EXTRACTED INFORMATION START
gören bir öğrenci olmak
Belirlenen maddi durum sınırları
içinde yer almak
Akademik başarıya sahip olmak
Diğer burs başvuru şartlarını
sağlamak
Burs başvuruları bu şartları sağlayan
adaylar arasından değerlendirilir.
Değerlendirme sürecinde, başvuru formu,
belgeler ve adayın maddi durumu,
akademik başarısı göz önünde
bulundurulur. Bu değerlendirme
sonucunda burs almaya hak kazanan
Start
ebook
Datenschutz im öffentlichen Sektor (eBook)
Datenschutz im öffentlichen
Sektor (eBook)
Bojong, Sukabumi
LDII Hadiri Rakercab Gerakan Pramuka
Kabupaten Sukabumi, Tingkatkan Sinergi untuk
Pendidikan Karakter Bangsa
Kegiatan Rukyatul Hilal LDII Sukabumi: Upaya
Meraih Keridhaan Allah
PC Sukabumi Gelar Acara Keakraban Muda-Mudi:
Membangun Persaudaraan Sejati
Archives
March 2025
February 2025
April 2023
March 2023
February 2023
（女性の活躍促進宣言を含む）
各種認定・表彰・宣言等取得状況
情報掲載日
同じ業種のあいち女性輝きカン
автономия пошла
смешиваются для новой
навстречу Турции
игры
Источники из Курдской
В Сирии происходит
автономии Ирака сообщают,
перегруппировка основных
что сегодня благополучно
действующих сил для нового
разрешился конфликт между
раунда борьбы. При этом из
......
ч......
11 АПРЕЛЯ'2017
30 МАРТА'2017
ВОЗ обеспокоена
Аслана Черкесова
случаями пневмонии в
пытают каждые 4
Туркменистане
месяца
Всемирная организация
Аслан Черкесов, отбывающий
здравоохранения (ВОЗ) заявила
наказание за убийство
EXTRACTED INFORMATION END
[WHAT IS BEING ASKED]: Restate each record above word for word.

[TASK OUTPUT]:
gören bir öğrenci olmak
Belirlenen maddi durum sınırları
içinde yer almak
Akademik başarıya sahip olmak
Diğer burs başvuru şartlarını
sağlamak
Burs başvuruları bu şartları sağlayan
adaylar arasından değerlendirilir.
Değerlendirme sürecinde, başvuru formu,
belgeler ve adayın maddi durumu,
akademik başarısı göz önünde
bulundurulur. Bu değerlendirme
sonucunda burs almaya hak kazanan
Start
ebook
Datenschutz im öffentlichen Sektor (eBook)
Datenschutz im öffentlichen
Sektor (eBook)
Bojong, Sukabumi
LDII Hadiri Rakercab Gerakan Pramuka
Kabupaten Sukabumi, Tingkatkan Sinergi untuk
Pendidikan Karakter Bangsa
Kegiatan Rukyatul Hilal LDII Sukabumi: Upaya
Meraih Keridhaan Allah
PC Sukabumi Gelar Acara Keakraban Muda-Mudi:
Membangun Persaudaraan Sejati
Archives
March 2025
February 2025
April 2023
March 2023
February 2023
（女性の活躍促進宣言を含む）
各種認定・表彰・宣言等取得状況
情報掲載日
同じ業種のあいち女性輝きカン
автономия пошла
смешиваются для новой
навстречу Турции
игры
Источники из Курдской
В Сирии происходит
автономии Ирака сообщают,
перегруппировка основных
что сегодня благополучно
действующих сил для нового
разрешился конфликт между
раунда борьбы. При этом из
......
ч......
11 АПРЕЛЯ'2017
30 МАРТА'2017
ВОЗ обеспокоена
Аслана Черкесова
случаями пневмонии в
пытают каждые 4
Туркменистане
месяца
Всемирная организация
Аслан Черкесов, отбывающий
здравоохранения (ВОЗ) заявила
наказание за убийство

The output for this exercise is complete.